The Supreme Court on Tuesday made it harder for many workers to sue their employers for discrimination in pay, insisting in a 5-to-4 decision on a tight time frame to file such cases. The dissenters said the ruling ignored workplace realities.

The decision came in a case involving a supervisor at a Goodyear Tire plant in Gadsden, Ala., the only woman among 16 men at the same management level, who was paid less than any of her colleagues, including those with less seniority. She learned that fact late in a career of nearly 20 years — too late, according to the Supreme Court’s majority.

The court held on Tuesday that employees may not bring suit under the principal federal anti-discrimination law unless they have filed a formal complaint with a federal agency within 180 days after their pay was set. The timeline applies, according to the decision, even if the effects of the initial discriminatory act were not immediately apparent to the worker and even if they continue to the present day.

From 2001 to 2006, workers brought nearly 40,000 pay discrimination cases. Many such cases are likely to be barred by the court’s interpretation of the requirement in Title VII of the Civil Rights Act of 1964 that employees make their charge within 180 days “after the alleged unlawful employment practice occurred.”

Workplace experts said the ruling would have broad ramifications and would narrow the legal options of many employees.

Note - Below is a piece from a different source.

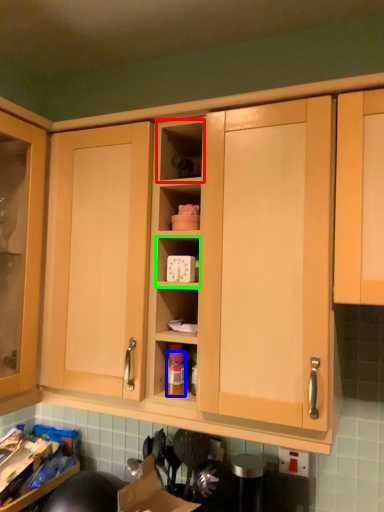 Question: Which object is the farthest from shelf (highlighted by a red box)? Choose among these: bottle (highlighted by a blue box) or cabinet (highlighted by a green box).

Choices:
 (A) bottle
 (B) cabinet

Answer: (A) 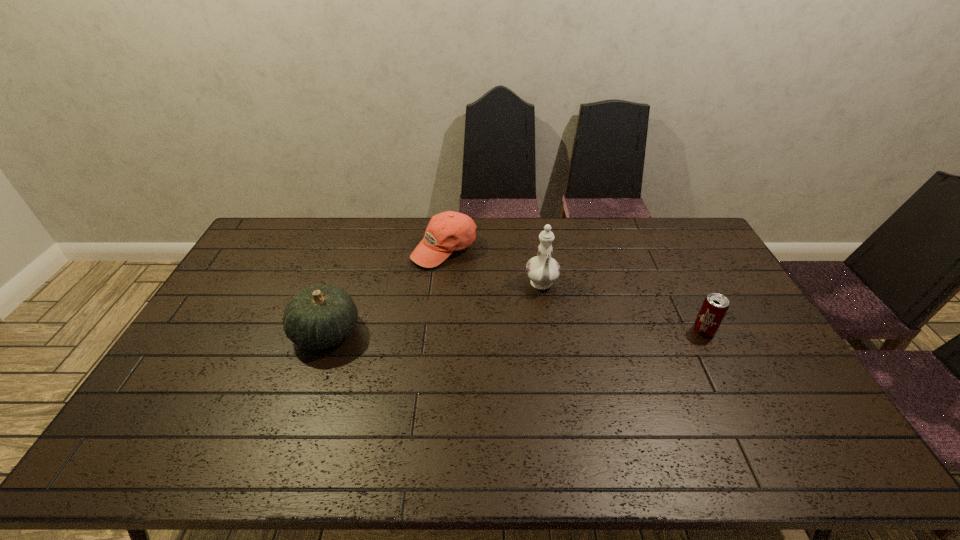 Find the location of a particular element. This screenshot has width=960, height=540. unoccupied position between the farthest object and the beer can is located at coordinates (574, 290).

Does the decision ignore workplace realities? Probably. As Ruth Bader Ginsburg noted in her dissent, salary increases do not get published, so any apparent inequity would take quite some time to discover. Further, it would take a long time to prove a pattern of such discrimination for an employer, especially one (like Goodyear) with many facilities in many jurisdictions. In fact, even for one employee, it would likely take more than one review cycle to determine whether discrimination exists or just one poorly-executed review.

And the response to that for the Court should be: Write better laws. It is not the job of the Supreme Court to rewrite poorly-constructed legislation. Congress obviously intended for a short window of opportunity for these complaints, for whatever reason they had. The Supreme Court follows the law, unless the law is expressly unconstitutional. Fine-tuning dumb laws and badly-written legislation isn't the purview of the Court, but rather the responsibility of Congress.

Obviously, Congress needs to revisit this piece of legislation. Thankfully, we now have a Court which forces America's elected representatives to do their job, primarily by refusing to legislate from the bench. This gives hope that the last fifty years of judicial legislation have come to an end.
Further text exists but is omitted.